Il s’agit d’une manoeuvre « bâillon », visant à faire taire l’expression d’un courant politique indépendant. Qu’est-il reproché à Liem Hoang Ngoc, Myriam Martin, Guilhem Serieys et Jean-Christophe Sellin ? De s’être opposés et d’avoir voté contre l’augmentation annuelle du temps de travail des agents régionaux sans augmentation de salaires, aux côtés de nombreux représentants du personnel, notamment ceux de la CGT et de Sud au sein des Comités Techniques Paritaires puis en Assemblée plénière ? De porter des débats politiques et budgétaires ?

Ils ne font que se conformer à leurs engagements de campagne et à leur conscience. La liberté de vote des élus était par ailleurs un aspect de « l’accord politique » que vous avez signé avec Gérard Onesta.

Les élus de la France Insoumise en Occitanie sont engagés par une charte éthique et démocratique signée devant les électeurs. Ils travaillent les dossiers régionaux en relation avec les associations, les collectifs citoyens et les syndicats pour que le Conseil régional réponde mieux aux besoins sociaux, aux exigences écologiques et aux attentes démocratiques. Même s’ils ne sont que 4, ils appartiennent à une force politique qui a obtenu 19% des voix à la dernière élection présidentielle et 22% en région et qui dispose d’un groupe parlementaire. Ils méritent d’être respectés.
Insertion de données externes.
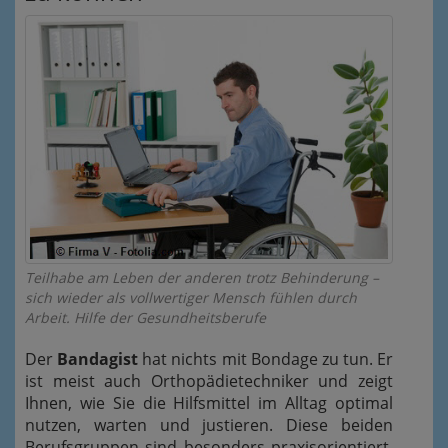
Teilhabe am Leben der anderen trotz Behinderung –
sich wieder als vollwertiger Mensch fühlen durch
Arbeit. Hilfe der Gesundheitsberufe
Der
Bandagist
hat nichts mit Bondage zu tun. Er
ist meist auch Orthopädietechniker und zeigt
Ihnen, wie Sie die Hilfsmittel im Alltag optimal
nutzen, warten und justieren. Diese beiden
Berufsgruppen sind besonders praxisorientiert.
Il est particulièrement choquant d’utiliser et modifier le règlement intérieur d’une collectivité au grè des circonstances pour arbitrer des désaccords politiques et sanctionner des élus. A l’inverse, les règles d’une Assemblée sont faites pour permettre le débat argumenté et organiser l’expression des avis divergents plutôt que l’empêcher. C’est un fondement de la démocratie.

Les élus de la France Insoumise ont fait plusieurs propositions pour trouver une solution leur permettant de continuer à assurer leur mandat dans des conditions acceptables. Ils ont par exemple proposé une solution transitoire, à savoir leur rattachement administratif au groupe « Nouveau Monde » pour leur assurer des droits élémentaires sans les contraintes de l’appartenance formelle à un même groupe. Même cette proposition a été rejetée sans explication.

Ils subissent des entraves permanentes. D’une part, leur non appartenance à un groupe les prive de moyens humains et matériels dans l’accomplissement de leur mandat. D’autre part, les dispositions du règlement intérieur applicables aux élus « non-inscrits » et donc aux élus de la France Insoumise les relèguent en élus de seconde zone, privés de droit élémentaires qui devraient pourtant être attachés au statut d’élu et non à l’appartenance à un groupe politique, comme l’ont d’ailleurs rappelé plusieurs jurisprudences.

Les 4 élus FI se trouvent en effet privés de droits et prérogatives qui sont réservés aux élus membres d’un groupe politique : droit à la suspension de séance, droit d’initier des missions d’information et d’évaluation, droit d’expression concernant les « points d’actualité », droit à la « motion d’ordre », droit à la « motion de renvoi » en commission sectorielle et surtout droit à la prise de parole en assemblée plénière qui se trouve réduit à une unique intervention sur un unique point de l’ordre du jour d’une durée d’une ou deux minutes maximum. Même le droit à la présentation orale d’un amendement est rendue quasi-impossible pour les élus non-inscrits, dans la mesure où la présentation des amendements se trouve comprise dans le temps de parole général.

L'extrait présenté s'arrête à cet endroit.